Sunday, June 2, 2019

Soldiers Personal Narratives of the Vietnam War and The Vietnam War and the Tragedy of Containment :: Vietnam War Essays

Soldiers Personal Narratives of the Vietnam War and The Vietnam War and the Tragedy of Containment After reading the Soldiers Personal Narratives of the Vietnam War and The Vietnam War and the Tragedy of Containment, both information did not vary each other. What both information actually do is that they compliment each other. When reading The Vietnam War and the Tragedy of Containment, we are reading a historical abbreviation from a historians point of view. But not all of the analysis can really give the readers a sense of what the war is really like.

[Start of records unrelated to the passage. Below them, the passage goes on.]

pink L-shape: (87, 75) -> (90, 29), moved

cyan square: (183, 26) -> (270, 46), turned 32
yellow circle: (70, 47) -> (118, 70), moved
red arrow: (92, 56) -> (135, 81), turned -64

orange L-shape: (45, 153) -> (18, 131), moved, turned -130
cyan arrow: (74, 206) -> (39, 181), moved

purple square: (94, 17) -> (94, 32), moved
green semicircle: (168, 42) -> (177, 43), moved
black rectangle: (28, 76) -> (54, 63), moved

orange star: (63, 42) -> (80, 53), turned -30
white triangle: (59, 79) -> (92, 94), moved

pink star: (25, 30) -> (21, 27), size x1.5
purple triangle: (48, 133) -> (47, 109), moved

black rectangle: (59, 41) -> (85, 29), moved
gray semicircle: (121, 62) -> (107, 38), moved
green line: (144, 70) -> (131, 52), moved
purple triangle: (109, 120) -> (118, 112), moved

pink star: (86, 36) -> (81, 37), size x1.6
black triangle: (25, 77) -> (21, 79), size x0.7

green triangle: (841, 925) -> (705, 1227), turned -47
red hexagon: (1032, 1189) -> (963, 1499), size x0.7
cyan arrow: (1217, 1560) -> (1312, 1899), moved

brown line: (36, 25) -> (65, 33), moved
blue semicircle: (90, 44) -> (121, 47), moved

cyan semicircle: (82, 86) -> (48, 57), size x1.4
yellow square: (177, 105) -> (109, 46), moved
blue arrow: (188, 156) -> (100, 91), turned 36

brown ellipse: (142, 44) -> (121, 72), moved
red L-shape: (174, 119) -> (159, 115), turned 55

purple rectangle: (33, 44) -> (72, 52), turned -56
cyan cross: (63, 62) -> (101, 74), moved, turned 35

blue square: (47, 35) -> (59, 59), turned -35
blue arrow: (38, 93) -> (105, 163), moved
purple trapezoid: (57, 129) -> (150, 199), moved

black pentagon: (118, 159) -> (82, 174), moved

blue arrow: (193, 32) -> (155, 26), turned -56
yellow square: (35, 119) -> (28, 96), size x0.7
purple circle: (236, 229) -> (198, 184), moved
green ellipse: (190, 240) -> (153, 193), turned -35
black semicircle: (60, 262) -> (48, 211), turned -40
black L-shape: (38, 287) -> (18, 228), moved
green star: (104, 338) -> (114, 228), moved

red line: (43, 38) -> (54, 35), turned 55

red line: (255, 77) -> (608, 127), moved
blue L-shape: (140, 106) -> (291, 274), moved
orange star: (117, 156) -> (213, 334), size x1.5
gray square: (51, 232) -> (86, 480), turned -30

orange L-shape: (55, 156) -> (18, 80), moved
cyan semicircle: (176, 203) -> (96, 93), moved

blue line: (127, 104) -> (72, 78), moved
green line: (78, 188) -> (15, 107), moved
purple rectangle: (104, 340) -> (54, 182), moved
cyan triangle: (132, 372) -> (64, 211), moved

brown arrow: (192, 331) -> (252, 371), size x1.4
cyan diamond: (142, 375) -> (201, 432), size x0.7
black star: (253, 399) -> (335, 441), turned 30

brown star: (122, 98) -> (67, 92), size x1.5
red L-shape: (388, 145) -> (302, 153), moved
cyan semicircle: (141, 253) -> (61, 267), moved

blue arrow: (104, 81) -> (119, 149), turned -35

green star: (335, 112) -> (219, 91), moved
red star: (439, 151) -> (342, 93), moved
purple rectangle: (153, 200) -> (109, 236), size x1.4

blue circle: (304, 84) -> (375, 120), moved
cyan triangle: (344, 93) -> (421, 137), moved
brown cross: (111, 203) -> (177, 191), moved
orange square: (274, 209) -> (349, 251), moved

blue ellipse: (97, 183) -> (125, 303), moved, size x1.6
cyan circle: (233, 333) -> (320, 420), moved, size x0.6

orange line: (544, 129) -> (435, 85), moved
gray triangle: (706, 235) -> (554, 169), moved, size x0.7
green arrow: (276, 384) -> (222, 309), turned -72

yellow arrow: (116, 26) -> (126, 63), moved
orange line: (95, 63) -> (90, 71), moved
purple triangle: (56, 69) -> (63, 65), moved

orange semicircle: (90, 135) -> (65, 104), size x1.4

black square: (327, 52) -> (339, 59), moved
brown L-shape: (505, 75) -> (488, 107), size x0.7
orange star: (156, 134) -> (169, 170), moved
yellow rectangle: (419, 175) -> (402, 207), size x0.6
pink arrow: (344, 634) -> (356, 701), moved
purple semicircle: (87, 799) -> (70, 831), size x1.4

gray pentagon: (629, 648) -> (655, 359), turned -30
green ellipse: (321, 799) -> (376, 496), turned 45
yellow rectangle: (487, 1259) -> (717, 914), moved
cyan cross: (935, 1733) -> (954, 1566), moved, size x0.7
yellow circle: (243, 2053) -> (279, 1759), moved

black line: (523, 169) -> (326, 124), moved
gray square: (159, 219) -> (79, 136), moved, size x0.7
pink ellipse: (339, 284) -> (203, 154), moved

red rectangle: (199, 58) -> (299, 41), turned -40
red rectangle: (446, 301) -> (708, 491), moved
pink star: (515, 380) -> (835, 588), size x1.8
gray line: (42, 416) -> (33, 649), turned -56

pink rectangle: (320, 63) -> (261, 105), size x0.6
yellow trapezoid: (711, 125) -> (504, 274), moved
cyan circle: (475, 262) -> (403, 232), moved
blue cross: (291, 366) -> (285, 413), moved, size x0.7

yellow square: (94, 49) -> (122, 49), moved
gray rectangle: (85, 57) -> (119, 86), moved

So by reading the Soldiers Personal Narratives of the Vietnam War, we are reading what the soldiers of the Vietnam War actually goes through and what the soldiers are thinking. For instance, from The Vietnam War and the Tragedy of Containment, it describes The Army wanted proof of enemy casualties--high land ratios--to present to Washington. Philip Caputo recalled If its dead and its Vietnamese, its Viet Cong, was the rule of th umb in compiling casualty statistics. Similarly from The Vietnam War and the Tragedy of Containment, it writes In March of 1968 an American unit was patrolling the liquidation of My Lai in Central Vietnam. They had suffered recent losses, were frustrated by their inability to find the enemy and anxious for revenge. They rounded up unarmed women, children, and elderly civilians, raped the women, then(prenominal) opened fire. The killed over 300 Vietnamese civilians, mostly women and children. By reading these passages, it makes readers feel disgusted about the war and how the leaders approached their frustrations of who their enemies were. But reading these passages does not give a personal detail of how the soldiers felt or were thinking as these tragedies were occuring. For instance, from the Soldiers Personal Narratives of the Vietnam Wars The Commo Man, it describes a very powerful narrative of how a Vietnamese civilian was shot by a U.S. soldier I knew what the Sarge was going to do, but I didnt say anything. I just watched, as if in a dream, unconnected from the world around me, paralyzed, impotent. I could have stopped it. The Bummer and I were close. All I had to do was say Bummer, dont do it. Just four exact words, and the spell would have been broken. Instead, I said nothing, and watched as Sarge put his rifle to his shoulder, took aim and fired.